# [Work to be completed]
Whichever lines include the word "para", copy them as they appear in the data.
** Opening Records provided block **
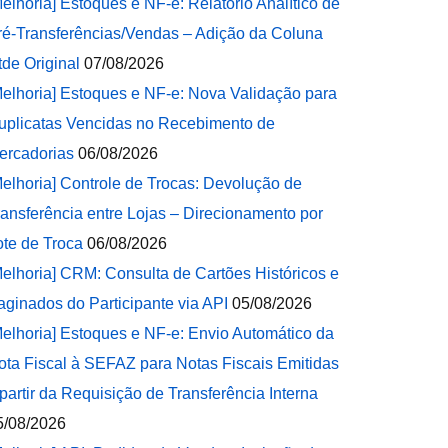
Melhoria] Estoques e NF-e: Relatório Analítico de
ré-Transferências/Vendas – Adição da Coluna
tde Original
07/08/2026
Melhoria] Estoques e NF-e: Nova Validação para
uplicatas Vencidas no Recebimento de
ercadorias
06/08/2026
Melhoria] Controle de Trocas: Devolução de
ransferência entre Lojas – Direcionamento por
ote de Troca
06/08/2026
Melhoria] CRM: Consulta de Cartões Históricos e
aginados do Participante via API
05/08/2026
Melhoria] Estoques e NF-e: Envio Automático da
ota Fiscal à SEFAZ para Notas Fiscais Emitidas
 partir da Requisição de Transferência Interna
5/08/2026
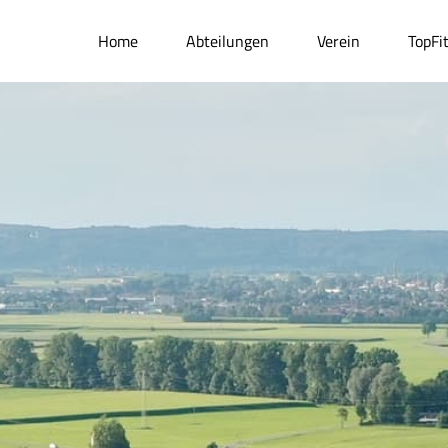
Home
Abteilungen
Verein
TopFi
** Closing Records provided block **
# [Result below]
Melhoria] Estoques e NF-e: Nova Validação para
ota Fiscal à SEFAZ para Notas Fiscais Emitidas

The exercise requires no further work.